If the camera is in Manual metering mode, then you live and die by your choices, which is a great way to learn particularly with a film camera.
See the related article on Depth of Field
The same exposure but with a different picture intent of expression
1/125s, f8 = 1/15s, f22 = 1/1000, f2.8
These three exposures for a fixed ISO allow the same amount of light to reach the sensor.
It should be noted that the types of pictures you can make with these three different settings have vast implications how the image looks regarding depth of field and subject freezing or motion blur.
Optimum Digital exposure – expose for the highlights
Using a digital camera, you MUST expose the digital negative to retain printable highlight detail. This cannot be emphasised enough.
When making an exposure, you are not trying to record colour or texture in the specular highlights. A specular highlight may be the sun reflected from a bright object such as a pond, usually it will be so bright that even our eyes cannot register its brightness. Another example would be reflections off of highly polished surfaces.
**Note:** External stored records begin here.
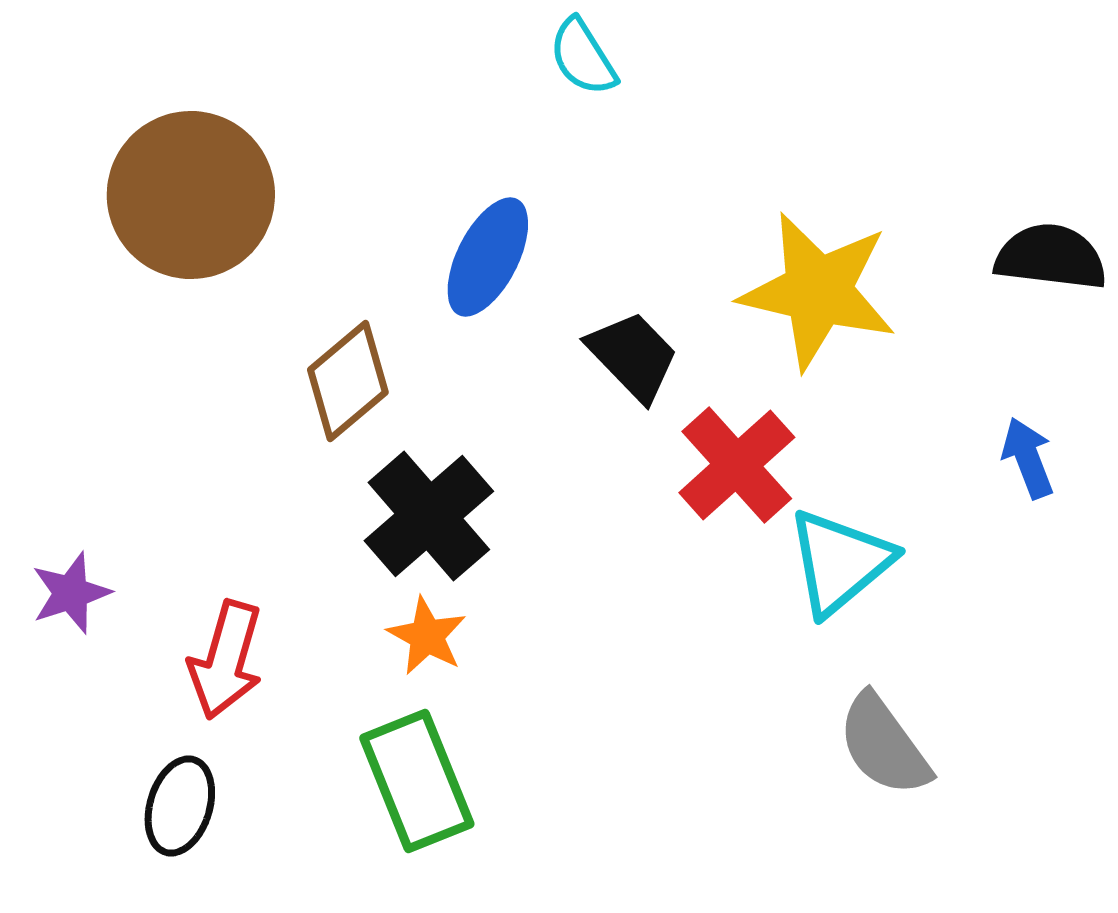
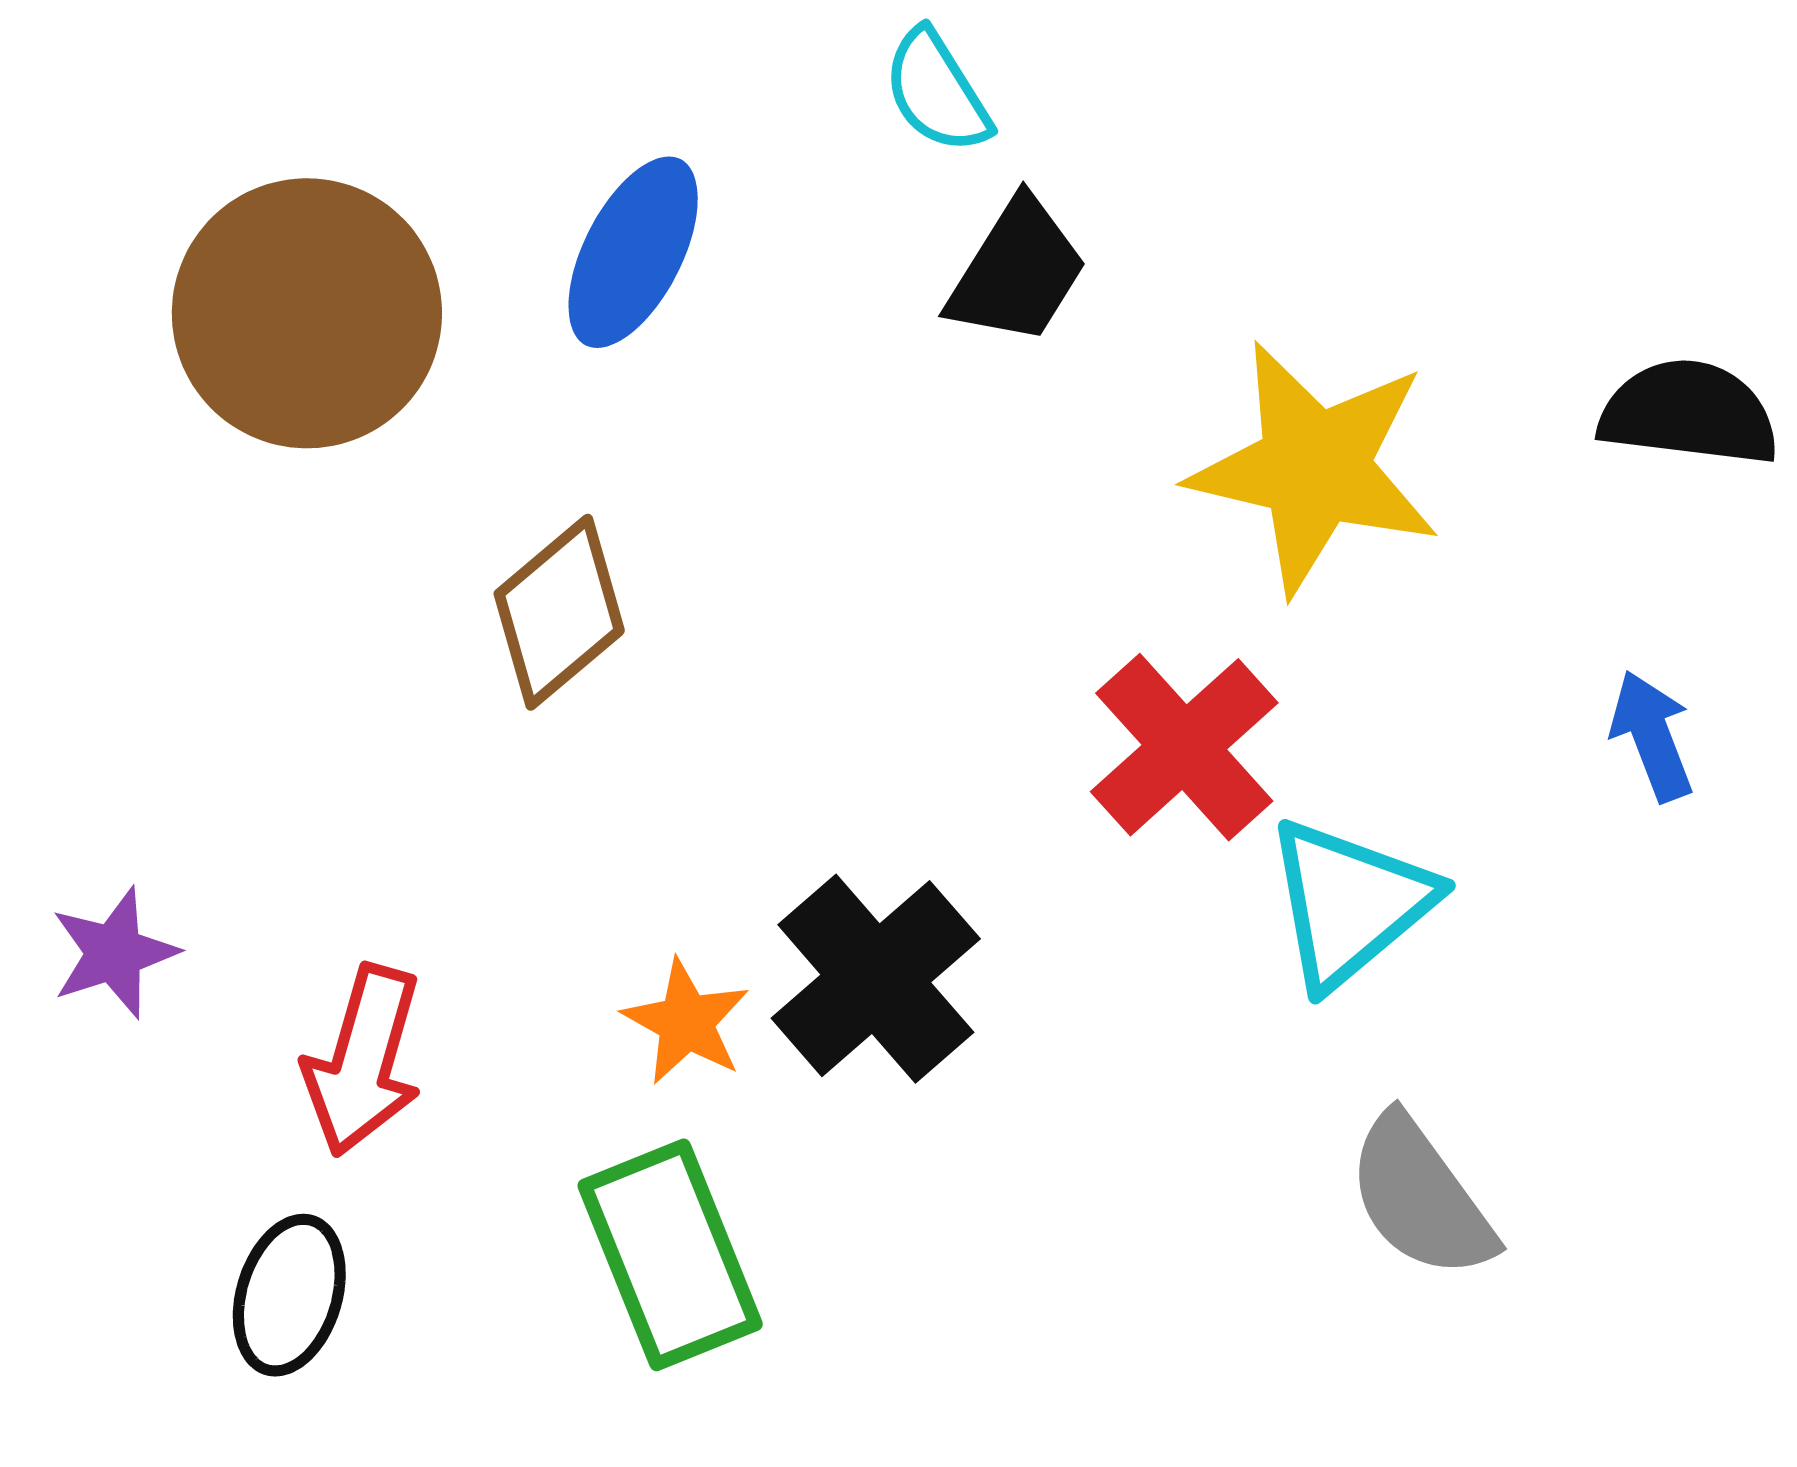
blue ellipse: (488, 257) -> (633, 252), moved
black trapezoid: (633, 356) -> (1017, 272), moved, turned 76
black cross: (429, 516) -> (876, 979), moved

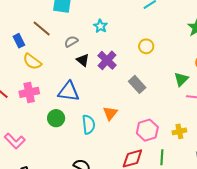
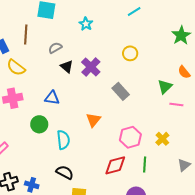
cyan star: (100, 26) -> (86, 24), moved
brown line: (42, 29) -> (26, 34), turned 54
blue triangle: (69, 92) -> (52, 98), size x0.7
cyan semicircle: (89, 124) -> (63, 140), moved
yellow cross: (179, 131) -> (162, 139), turned -32

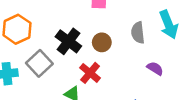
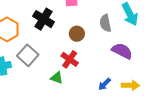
black cross: (68, 41) -> (44, 19), moved
purple semicircle: (155, 68) -> (122, 51), size x1.5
If you have to make a choice about recording the highlights or the shadows in every single case go for the preservation of the highlights. The counter-argument to the above statement may be that you are creating body of work where the shadows are of the upmost importance.
Expose for the highlights and process for the shadows. Shadow detail can always be brought back in the post-processing.
You will be amazed at the amount of information that is lurking in the shadows. The Histogram on the back of the camera will tell you straight away if the exposure was good or not giving you the opportunity to reshoot the picture.
Never judge an exposure by its brightness on the LCD on the back of the camera it is fraught with danger. Some cameras have light sensors attached to the LCD to adjust the brightness of the LCD depending on the ambient lighting. So only use the Histogram to assess exposure in the camera.
7 Things you should know about Histograms
1 A Histogram is a graphical representation of the range of contrast within the picture file.
Below – a normal histogram
2 The height and shape of the Histogram graph are not important.
3 The Contrast range is demonstrated by the overall width of the Histogram, the wider the base of the Histogram the more contrast and potential greater difficulty in post-processing.
Below – a very low contrast histogram.
4 The perfect technical exposure is when there is a tiny gap at both ends of the Histogram, i.e., there are no clipped pixels at either end (a line going up the left or right-hand side) of the histogram.
Below – a histogram with excessive contrast.
5 Shooting to the right, means giving maximum exposure without burning out the highlights – the Blinkies are not flashing.
6 The highlight side of the Histogram on the right is far more important than the shadows on the left.
7 Chimping is the process of taking a shot and referring to the Histogram to check exposure. Those using cameras with electronic viewfinders will have a Histogram in the EVF making chimping a less frequent occurrence.
Highlight over-exposure warning tell you when pixels are clipped that means they are at 100% brightness (ensure this feature is turned on in your camera – tip – RTFM). Retake the shot and underexpose using the compensation dial, repeat the process until the Blinkies stop.
Embedding Skill Exercise
Take a series of shots exposing for the highlights, check the Histogram before taking the shot. Do not deliberately under-expose for effect, as this will introduce noise.